This could force farmers to sell their canola at a loss or take out bank loans and have their income eaten away by interest payments. The proposed increases in cash advance ceilings could help them avoid these unpleasant choices, he suggested.

Fournier said he understands things don’t always happen quickly in Ottawa, but he said it needs to “make this a priority.”

Harrison said it seemed Carr understood how urgent the issue was for farmers. He said he had not heard of “pushback”. But Carr did not commit to cash advances during the talks, according to Harrison.

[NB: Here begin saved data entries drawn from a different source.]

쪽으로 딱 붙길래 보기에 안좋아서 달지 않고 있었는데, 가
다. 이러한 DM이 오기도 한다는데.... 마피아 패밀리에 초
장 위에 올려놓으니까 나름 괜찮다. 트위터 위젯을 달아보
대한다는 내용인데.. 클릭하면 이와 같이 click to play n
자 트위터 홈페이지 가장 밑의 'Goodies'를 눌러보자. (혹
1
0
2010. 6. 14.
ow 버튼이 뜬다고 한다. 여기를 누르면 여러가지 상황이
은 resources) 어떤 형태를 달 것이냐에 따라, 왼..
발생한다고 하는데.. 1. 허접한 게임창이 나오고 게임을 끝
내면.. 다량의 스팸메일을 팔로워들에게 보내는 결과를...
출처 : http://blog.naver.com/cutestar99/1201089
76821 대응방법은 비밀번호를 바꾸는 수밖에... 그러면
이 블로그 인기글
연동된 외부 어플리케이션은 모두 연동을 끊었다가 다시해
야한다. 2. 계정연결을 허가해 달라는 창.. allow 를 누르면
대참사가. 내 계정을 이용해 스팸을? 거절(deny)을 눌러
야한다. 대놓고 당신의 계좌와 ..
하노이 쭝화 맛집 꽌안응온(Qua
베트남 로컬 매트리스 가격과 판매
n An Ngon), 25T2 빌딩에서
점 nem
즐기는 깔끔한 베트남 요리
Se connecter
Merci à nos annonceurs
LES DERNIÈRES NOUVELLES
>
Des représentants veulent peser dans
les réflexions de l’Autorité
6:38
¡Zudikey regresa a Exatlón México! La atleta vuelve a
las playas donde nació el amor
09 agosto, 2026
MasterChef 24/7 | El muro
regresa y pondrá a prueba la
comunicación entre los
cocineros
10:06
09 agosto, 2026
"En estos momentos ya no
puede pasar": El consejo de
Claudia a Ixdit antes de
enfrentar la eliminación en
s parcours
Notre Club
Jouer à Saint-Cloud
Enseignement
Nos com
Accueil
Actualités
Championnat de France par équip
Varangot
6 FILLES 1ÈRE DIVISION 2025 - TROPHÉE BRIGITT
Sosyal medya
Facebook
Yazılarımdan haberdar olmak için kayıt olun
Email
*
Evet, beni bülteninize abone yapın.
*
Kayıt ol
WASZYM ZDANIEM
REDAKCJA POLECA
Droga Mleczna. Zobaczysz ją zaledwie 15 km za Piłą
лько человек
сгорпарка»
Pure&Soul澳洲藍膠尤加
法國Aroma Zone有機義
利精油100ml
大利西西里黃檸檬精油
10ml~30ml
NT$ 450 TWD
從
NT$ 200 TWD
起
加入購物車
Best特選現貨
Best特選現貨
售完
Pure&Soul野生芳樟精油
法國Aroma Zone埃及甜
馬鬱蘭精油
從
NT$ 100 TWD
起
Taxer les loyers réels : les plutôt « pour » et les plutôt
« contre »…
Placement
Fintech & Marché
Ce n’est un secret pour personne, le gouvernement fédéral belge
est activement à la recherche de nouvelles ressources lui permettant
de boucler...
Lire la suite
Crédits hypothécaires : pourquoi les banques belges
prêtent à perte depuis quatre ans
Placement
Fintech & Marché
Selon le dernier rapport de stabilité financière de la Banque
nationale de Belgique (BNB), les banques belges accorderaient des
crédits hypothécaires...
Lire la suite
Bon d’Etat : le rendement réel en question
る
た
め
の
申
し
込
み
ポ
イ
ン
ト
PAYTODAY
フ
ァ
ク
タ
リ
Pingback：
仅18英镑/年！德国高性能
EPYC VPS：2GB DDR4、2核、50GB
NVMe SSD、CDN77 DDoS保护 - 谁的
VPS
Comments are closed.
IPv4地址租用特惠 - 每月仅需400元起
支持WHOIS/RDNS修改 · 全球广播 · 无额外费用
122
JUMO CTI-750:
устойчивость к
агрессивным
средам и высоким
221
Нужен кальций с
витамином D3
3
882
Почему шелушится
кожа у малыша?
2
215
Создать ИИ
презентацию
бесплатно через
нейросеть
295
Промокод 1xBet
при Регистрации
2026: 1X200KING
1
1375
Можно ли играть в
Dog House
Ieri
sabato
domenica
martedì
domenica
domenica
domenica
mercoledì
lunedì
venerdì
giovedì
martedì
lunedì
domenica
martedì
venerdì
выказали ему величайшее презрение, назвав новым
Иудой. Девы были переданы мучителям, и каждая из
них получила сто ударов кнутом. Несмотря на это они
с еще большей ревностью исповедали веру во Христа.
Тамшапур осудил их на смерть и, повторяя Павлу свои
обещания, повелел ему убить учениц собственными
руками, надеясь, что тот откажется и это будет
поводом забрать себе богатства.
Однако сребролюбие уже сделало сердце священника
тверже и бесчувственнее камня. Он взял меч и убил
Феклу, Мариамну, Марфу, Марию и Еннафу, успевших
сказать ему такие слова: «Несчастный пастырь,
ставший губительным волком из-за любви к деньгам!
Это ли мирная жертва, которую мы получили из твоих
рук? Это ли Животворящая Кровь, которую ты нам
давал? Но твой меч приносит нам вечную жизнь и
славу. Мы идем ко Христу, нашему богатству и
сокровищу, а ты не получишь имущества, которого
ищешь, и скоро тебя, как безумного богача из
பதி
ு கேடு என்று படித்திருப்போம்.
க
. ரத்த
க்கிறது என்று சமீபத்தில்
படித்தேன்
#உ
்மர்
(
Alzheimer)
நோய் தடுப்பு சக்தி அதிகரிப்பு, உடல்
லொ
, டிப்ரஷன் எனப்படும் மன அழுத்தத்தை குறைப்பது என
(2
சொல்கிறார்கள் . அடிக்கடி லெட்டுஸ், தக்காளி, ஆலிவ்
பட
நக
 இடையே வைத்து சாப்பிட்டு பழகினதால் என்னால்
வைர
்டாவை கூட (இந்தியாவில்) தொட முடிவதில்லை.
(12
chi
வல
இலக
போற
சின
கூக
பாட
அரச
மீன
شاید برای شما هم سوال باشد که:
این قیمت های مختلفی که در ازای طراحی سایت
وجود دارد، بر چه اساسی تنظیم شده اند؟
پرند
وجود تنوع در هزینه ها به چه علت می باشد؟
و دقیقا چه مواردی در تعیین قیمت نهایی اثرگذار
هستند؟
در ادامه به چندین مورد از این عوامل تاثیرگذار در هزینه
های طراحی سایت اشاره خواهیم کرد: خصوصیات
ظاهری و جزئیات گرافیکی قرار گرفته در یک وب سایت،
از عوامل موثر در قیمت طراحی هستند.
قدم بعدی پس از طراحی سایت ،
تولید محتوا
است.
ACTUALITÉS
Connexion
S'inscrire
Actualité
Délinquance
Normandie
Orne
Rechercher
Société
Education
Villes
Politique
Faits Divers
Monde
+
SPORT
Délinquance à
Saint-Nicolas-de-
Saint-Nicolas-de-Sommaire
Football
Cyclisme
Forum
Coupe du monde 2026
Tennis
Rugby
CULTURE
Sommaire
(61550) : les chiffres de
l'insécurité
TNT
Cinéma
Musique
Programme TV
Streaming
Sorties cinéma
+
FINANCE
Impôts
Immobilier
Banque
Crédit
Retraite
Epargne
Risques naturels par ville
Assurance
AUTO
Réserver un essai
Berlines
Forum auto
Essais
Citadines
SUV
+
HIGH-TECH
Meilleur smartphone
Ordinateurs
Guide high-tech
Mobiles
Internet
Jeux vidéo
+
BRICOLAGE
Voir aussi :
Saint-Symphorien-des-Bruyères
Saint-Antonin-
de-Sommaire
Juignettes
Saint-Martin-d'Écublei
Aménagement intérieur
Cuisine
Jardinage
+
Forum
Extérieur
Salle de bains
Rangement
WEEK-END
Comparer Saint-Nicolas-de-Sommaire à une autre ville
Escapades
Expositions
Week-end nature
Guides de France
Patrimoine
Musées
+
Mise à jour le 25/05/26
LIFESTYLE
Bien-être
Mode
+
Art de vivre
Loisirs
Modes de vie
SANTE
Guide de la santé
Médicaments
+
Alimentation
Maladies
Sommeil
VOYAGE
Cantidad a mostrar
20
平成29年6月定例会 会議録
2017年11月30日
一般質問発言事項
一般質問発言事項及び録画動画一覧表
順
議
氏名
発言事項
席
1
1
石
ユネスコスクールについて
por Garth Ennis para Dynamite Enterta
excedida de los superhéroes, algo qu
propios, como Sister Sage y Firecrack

“He assured me that it was under consideration as a priority,” he said.

Harrison also reiterated the importance of technical talks with China, who cited “dangerous parasites” to justify blocking shipments from Richardson International and Viterra Inc. He said he saw “no basis” for these concerns.

Canola grows in a field about 20 kilometers south of Regina.
Canola grows in a field about 20 kilometers south of Regina. Photo by Brandon Harder /Regina Chief Position

He said he had discussed the need for a plan to “elevate” talks with the Chinese, telling Carr that it might be necessary to plan higher-level talks.

“We hope to get a response from the Chinese in the next few days regarding the scientific commitment. But if it is clear that the Chinese do not want or cannot engage at the scientific level, it must be immediately raised to the political level, ”he said.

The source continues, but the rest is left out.